In North Am. Butterfly Assoc. v. Wolf,  No. 19-5052 (D.C. Cir. Oct. 13, 2020), a 2-1 panel devotes 41 pages of its opinion (out of 69) to the question of whether it has power to review an ambiguous final judgment.

The merits issue in the district court was whether construction of “a segment of the wall [that] the U.S. Department of Homeland Security (DHS) plans to build on the border with Mexico” was an unconstitutional seizure or taking of neighboring property under the Fourth and Fifth Amendments (plus a statutory claim under the Illegal Immigration Reform and Immigrant Responsibility Act of 1996). The district court granted a motion for failure to state a claim under Fed. R. Civ. P. 12(b)(6) and lack of jurisdiction under Fed. R. Civ. P. 12(b)(1), but afforded the plaintiff 14 days to file an amended complaint if it chose. Instead, the plaintiff association appealed after 14 days expired.

The panel majority holds that the court has appellate jurisdiction under 28 U.S.C. § 1291, despite the invitation to refile. “Specifically, we must determine whether the district court’s minute order, noting on its docket sheet a time-limited grant of leave to amend the complaint, rendered nonfinal the court’s otherwise final published opinion and order dismissing the case. As a practical matter, the question is whether the Butterfly Association was within its rights to appeal the dismissal without first requesting and obtaining from the district court an additional order confirming the finality of its judgment of dismissal.”

The panel majority observes that “without prejudice” dismissal “may be final if it ended the case as far as the district court was concerned,” and to decide that the panel “closely examine[s] the relevant order and its surrounding circumstances.” Here, the relevant order “announced that ‘defendants’ motions to dismiss are GRANTED, and this case is DISMISSED.’” While part of the dismissal was without prejudice, that was the claim which the district court held was not within its subject-matter jurisdiction. “[We understand the district court’s dismissal of the entire case—for what it saw as a mix of jurisdictional and non-jurisdictional defects—to have been without prejudice.”

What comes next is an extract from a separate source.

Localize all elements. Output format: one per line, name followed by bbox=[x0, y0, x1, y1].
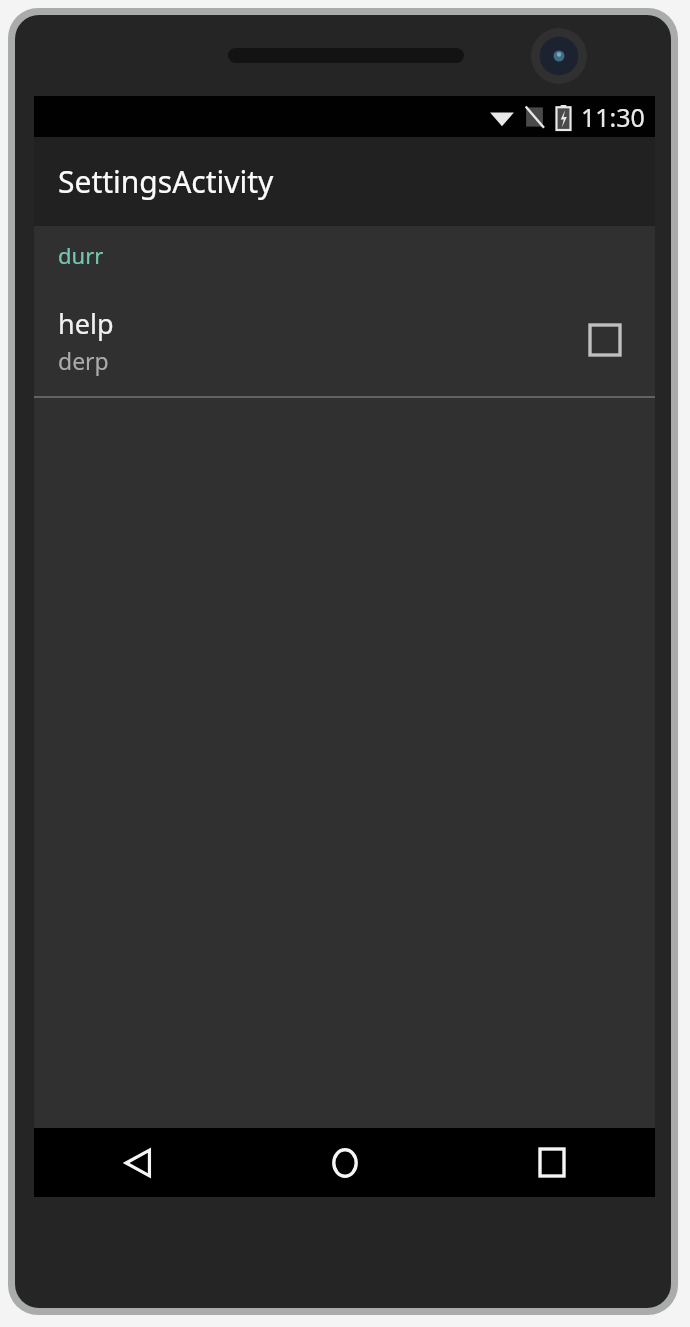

As far as the entry on the “docket sheet granting the Butterfly Association unsolicited ‘leave to file a second amended complaint . . . , if any, within 14 days of the date of this Order,” while it lent ambiguity to the record, the order became effectively final when the fourteen days elapsed. “The record adequately reflects the district court’s intention that its order finally end the case: In this context, we see no material distinction between the district court’s dismissal order and an order stating that, in the event the plaintiff did not file an amended complaint on or before February 28, 2019, the order would then be final and appealable.”

The panel allows that “[t]here is some disagreement among the circuits over whether and when a without-prejudice dismissal with time-limited leave to amend becomes final under section 1291 . . . . [B]ecause the district court’s intent here is clear, we need not spell out other circumstances in which a further order might be needed to signal finality.”

Judge Millett, in a 30-page dissent, would hold nevertheless that the district court was required to do more to finalize the judgment. “Statutory text, structure, and established principles of appellate jurisdiction foreclose our review because the district court’s dismissal of the complaint was by its plain terms not final when entered by the court. The mere passage of time, without more, could not by itself make the judgment final. Neither could the litigants, through their actions or inaction, step into the shoes of the district court and singlehandedly cause the entry of a final judgment in the case. Without jurisdiction, we lack the power to address the merits.”